It's a sanity check and a bootstrapper.

Section regeneration

generate_section() rebuilds each category's section markdown file. It collects all entries in the category, groups them by domain, and writes a standardized outline.

articles_by_domain.setdefault(article["domain"], []).append(article)
...
new_content_lines.append("## All Articles by Domain")
for domain, domain_articles in articles_by_domain.items():
    new_content_lines.append(f"\n### {domain.title()}")
    new_content_lines.extend([f"- {article['wikilink']}" for article in domain_articles])

It's a small thing, but it ensures category pages always stay synced to content.

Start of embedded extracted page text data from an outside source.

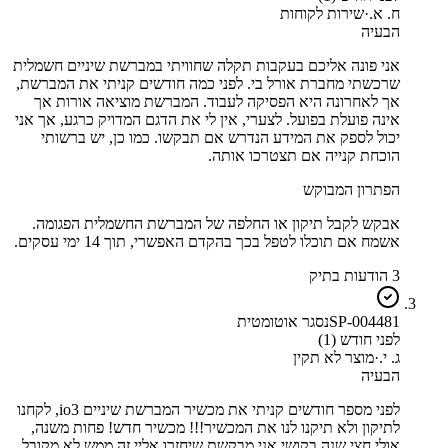
ח. א.
·
שירות לקוחות
הבעיה
אני פונה אליכם בעקבות תקלה שחוויתי במברשת שיניים חשמלית
שרכשתי מחברת אורל בי. לפני כמה חודשים קניתי את המברשת,
אך לאחרונה היא הפסיקה לעבוד. המברשת מוציאה אורות אך
אינה פועלת בפועל. לצערי, אין לי את הדגם המדויק כרגע, אך אני
יכול לספק את המידע הנדרש אם תבקשו. כמו כן, יש ברשותי
הוכחת קנייה אם תצטרכו אותה.
הפתרון המבוקש
אבקש לקבל תיקון או החלפה של המברשת החשמלית הפגומה.
אשמח אם תוכלו לטפל בכך בהקדם האפשרי, תוך 14 ימי עסקים.
3 הודעות בתיק
SP-004481
נסגר אוטומטית
לפני חודש (1)
ג. י.
·
מוצר לא תקין
הבעיה
לפני מספר חודשים קניתי את מכשיר המברשת שיניים io3, לקחנו
לתיקון ולא תיקנו לנו את המכשיר!!! מכשיר חדש! פחות משנה,
אולי חצי שנה בקושי אני מבקשת שיחזרו אליי זה ממש לא מקובל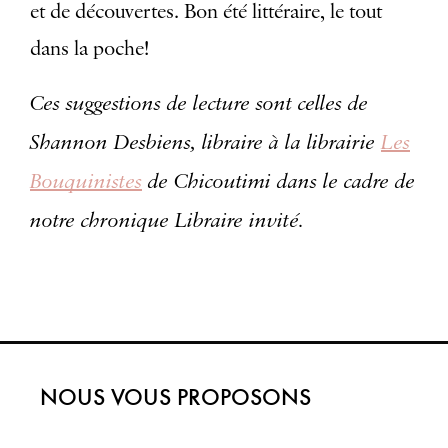
et de découvertes. Bon été littéraire, le tout
dans la poche!
Ces suggestions de lecture sont celles de
Shannon Desbiens, libraire à la librairie
Les
Bouquinistes
de Chicoutimi dans le cadre de
notre chronique Libraire invité.
NOUS VOUS PROPOSONS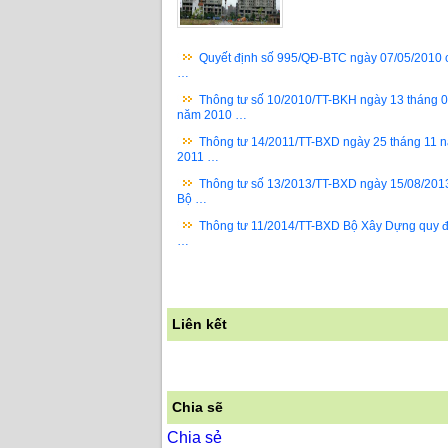
Quyết định số 995/QĐ-BTC ngày 07/05/2010 
…
Thông tư số 10/2010/TT-BKH ngày 13 tháng 
năm 2010 …
Thông tư 14/2011/TT-BXD ngày 25 tháng 11 
2011 …
Thông tư số 13/2013/TT-BXD ngày 15/08/201
Bộ …
Thông tư 11/2014/TT-BXD Bộ Xây Dựng quy đ
…
Liên kết
Chia sẽ
Chia sẻ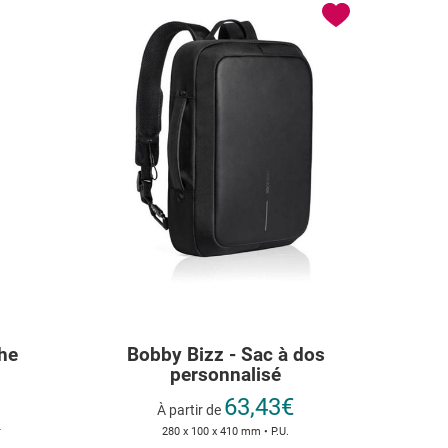
he
Bobby Bizz - Sac à dos
personnalisé
63,43€
À partir de
r
280 x 100 x 410 mm • P.U.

Auto-creating missing pages

generate_missing() scans every markdown file for [[wikilinks]] and creates placeholders for any missing targets. This keeps the wiki graph from breaking.

pattern = r"\[\[(.*?)\]\]"
wikilinks = re.findall(pattern, scrubbed)

for link in wikilinks:
    slug = link.replace(" ", "-").lower()
    filename = f"{slug}.md"
    ...
    filepath.write_text(frontmatter, encoding="utf-8")

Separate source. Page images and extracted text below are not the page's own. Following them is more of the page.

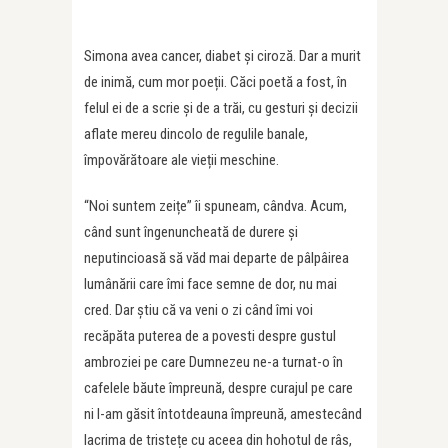
Simona avea cancer, diabet și ciroză. Dar a murit
de inimă, cum mor poeții. Căci poetă a fost, în
felul ei de a scrie și de a trăi, cu gesturi și decizii
aflate mereu dincolo de regulile banale,
împovărătoare ale vieții meschine.
“Noi suntem zeițe” îi spuneam, cândva. Acum,
când sunt îngenuncheată de durere și
neputincioasă să văd mai departe de pâlpâirea
lumânării care îmi face semne de dor, nu mai
cred. Dar știu că va veni o zi când îmi voi
recăpăta puterea de a povesti despre gustul
ambroziei pe care Dumnezeu ne-a turnat-o în
cafelele băute împreună, despre curajul pe care
ni l-am găsit întotdeauna împreună, amestecând
lacrima de tristețe cu aceea din hohotul de râs,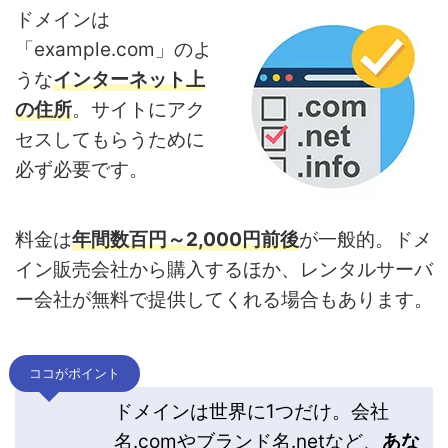
ドメインは
「example.com」のよ
うな
インターネット上
の住所
。サイトにアク
セスしてもらうために
必ず必要です。
料金は
年間数百円～2,000円前後
が一般的。ドメ
イン販売会社から購入するほか、レンタルサーバ
ー会社が無料で提供してくれる場合もあります。
ココがポイント
ドメインは世界に1つだけ。会社
名.comやブランド名.netなど、
あな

It uses template.md as the base, so placeholders always start with consistent frontmatter.

Output cleanup

cleanup_orphans() deletes generated HTML in public/ when the source markdown no longer exists.

md_files = {path.stem for path in CONTENT_PATH.rglob("*.md")}

for html_path in PUBLIC_PATH.rglob("*.html"):
    if html_path.stem not in md_files:
        html_path.unlink()

This prevents a slow accumulation of ghost pages.

Media sync

merge_image_dir() and merge_video_dir() copy content/images and content/videos into public/, preserving structure and filenames.

shutil.copy2(source_file, destination_file)

This makes media references stable and avoids any extra build steps.

Context Builder

context_builder.py takes parsed Markdown and produces the data templates read. Frontmatter and parsed content go in. A single dictionary comes out. Templates do not touch raw Markdown and do not check for missing fields. They render what they receive.

I wrote it because I needed one place to assemble page data. Template files stopped carrying logic after this existed.

This is where an entry is finished. Dates get formatted. Revision rows get attached. Links get resolved. Media fields get filled or left empty. When rendering starts, nothing downstream makes decisions.

The main entry point

Everything centers on build_entry_context().

frontmatter, raw_content = _load_markdown(Path(md_fp), parsed_data)
frontmatter["last_modified"] = datetime.utcnow().strftime("%Y-%m-%d %H:%M:%S")

slug = _slug_from_path(md_fp)
entry_fingerprint = get_entry_fingerprint(slug) or ""
entry_guid = get_entry_guid(slug)
latest_commit_row = get_latest_commit(slug)
prev_commit_row = get_previous_commit(slug)

It reads the markdown, resolves the entry slug, pulls revision info, and begins assembling a context dict. revision data is pulled before rendering so the same values drive both HTML and metadata

Article parsing and structure

This file delegates the actual parsing to markdown_parser.py, but wires the results into the final context:

footnotes_content, footnotes = parse_footnotes(raw_content)
articles = parse_articles(footnotes_content, os.path.basename(md_fp), backlinks)
related_raw = parse_related(frontmatter)

That means the context already includes:

content (parsed/processed)
articles (the internal section list)
toc
footnotes
backlinks
related_articles

Templates just do the rendering.

Page metadata

The metadata block is assembled here, pulling from frontmatter and revisions:

context["page_meta"] = {
    "created_val": created_val or "N/A",
    "domain_val": domain_val or "N/A",
    "division_val": ", ".join(division_val) if division_val else "N/A",
    "last_modified": frontmatter.get("last_modified", "N/A").split(" ")[0],
    "worked": f"{worked_val}h",
    "worked_delta": f"{worked_delta:+.1f}h",
    "hash": entry_fingerprint or "N/A",
}

This is what powers the meta bar in wiki.html, devlog.html, and gallery.html.

Drift and revisions

The file computes "drift", how stale an entry is since its last revision:

last_dt = datetime.fromisoformat(str(latest_cache_ts))
entry_drift = f"{max((now_dt - last_dt).days, 0)}d"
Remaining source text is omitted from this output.